Activity: What is the number of lines in the data below that contain "حذاء"? Reply with the number only.

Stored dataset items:
****************
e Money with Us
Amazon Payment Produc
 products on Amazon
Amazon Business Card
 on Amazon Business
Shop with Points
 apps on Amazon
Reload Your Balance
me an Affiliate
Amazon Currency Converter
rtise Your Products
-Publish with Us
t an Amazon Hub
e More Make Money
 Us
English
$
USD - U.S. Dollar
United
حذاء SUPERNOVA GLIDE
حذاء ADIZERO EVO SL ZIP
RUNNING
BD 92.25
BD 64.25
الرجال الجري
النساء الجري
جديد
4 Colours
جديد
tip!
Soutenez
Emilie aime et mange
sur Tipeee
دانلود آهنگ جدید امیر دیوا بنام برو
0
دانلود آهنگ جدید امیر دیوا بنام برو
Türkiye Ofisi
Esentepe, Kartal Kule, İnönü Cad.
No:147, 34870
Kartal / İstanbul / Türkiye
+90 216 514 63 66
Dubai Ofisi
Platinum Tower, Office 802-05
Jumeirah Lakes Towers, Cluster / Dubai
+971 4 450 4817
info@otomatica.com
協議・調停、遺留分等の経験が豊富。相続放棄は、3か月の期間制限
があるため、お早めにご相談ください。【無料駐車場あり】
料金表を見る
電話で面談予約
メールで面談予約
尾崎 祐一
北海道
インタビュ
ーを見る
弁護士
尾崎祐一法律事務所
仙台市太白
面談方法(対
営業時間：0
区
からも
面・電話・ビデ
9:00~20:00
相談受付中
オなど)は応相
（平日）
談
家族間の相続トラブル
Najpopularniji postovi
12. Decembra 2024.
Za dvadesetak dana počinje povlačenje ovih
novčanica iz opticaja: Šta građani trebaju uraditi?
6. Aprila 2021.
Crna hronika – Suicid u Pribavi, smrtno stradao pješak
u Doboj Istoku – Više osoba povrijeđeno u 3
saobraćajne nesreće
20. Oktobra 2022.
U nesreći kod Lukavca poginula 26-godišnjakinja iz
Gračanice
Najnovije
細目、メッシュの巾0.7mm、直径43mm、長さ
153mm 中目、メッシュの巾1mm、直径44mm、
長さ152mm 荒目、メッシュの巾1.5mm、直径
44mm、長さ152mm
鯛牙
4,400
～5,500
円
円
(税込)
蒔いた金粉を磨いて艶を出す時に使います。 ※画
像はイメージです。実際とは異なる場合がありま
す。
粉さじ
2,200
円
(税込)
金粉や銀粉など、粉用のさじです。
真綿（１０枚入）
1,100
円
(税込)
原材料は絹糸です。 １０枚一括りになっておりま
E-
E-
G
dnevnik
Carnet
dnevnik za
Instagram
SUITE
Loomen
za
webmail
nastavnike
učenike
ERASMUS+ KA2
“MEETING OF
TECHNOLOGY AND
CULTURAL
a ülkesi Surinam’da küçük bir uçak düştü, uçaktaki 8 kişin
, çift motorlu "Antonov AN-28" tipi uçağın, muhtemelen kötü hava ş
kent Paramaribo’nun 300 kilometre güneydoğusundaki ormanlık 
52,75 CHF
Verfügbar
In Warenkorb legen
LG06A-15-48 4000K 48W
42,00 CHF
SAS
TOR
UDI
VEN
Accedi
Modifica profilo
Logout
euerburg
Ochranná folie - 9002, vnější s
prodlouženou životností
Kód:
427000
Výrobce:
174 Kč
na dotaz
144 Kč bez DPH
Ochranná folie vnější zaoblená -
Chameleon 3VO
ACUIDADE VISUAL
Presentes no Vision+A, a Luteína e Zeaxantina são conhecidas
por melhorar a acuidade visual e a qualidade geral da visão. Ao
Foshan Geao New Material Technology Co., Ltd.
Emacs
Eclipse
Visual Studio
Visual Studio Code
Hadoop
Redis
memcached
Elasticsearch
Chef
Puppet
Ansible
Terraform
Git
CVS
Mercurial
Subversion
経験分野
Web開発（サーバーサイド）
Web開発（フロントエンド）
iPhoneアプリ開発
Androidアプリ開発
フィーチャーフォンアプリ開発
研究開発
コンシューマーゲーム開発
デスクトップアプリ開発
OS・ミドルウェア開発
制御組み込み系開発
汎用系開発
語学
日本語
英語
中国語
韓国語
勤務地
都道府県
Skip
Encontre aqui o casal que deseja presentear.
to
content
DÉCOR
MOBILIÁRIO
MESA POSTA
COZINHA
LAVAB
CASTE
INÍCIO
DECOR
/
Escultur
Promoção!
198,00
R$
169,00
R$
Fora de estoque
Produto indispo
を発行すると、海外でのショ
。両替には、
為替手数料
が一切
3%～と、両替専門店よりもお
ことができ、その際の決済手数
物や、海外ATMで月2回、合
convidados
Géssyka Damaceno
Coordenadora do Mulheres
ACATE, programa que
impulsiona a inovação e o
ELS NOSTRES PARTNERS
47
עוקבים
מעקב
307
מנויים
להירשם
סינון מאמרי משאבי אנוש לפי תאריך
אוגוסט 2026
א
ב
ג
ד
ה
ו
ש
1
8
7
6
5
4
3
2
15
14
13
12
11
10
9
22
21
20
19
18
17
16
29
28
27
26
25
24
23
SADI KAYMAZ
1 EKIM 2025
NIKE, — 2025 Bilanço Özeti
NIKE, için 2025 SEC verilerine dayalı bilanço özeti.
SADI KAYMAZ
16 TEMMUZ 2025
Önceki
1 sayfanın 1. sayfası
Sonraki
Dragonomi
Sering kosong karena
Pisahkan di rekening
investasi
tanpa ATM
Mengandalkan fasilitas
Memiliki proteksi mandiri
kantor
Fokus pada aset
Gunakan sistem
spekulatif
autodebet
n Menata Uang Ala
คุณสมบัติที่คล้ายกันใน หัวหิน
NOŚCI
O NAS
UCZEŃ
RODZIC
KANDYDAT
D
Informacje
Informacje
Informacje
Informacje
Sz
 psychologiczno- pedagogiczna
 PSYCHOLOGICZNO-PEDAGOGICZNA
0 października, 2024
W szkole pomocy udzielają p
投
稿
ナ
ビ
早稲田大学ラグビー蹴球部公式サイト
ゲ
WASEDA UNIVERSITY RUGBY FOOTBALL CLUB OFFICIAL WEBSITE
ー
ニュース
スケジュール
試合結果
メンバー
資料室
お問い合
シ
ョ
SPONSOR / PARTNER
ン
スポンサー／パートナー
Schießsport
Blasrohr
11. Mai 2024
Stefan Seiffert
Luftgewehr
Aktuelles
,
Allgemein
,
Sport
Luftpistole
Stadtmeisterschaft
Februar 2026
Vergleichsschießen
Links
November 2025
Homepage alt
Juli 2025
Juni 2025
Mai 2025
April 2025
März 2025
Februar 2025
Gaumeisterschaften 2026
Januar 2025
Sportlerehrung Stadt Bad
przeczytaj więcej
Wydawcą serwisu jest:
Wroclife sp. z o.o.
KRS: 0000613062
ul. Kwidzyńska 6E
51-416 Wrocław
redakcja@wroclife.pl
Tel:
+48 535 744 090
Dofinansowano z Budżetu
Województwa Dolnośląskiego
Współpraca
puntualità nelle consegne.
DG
****************
Answer section: 2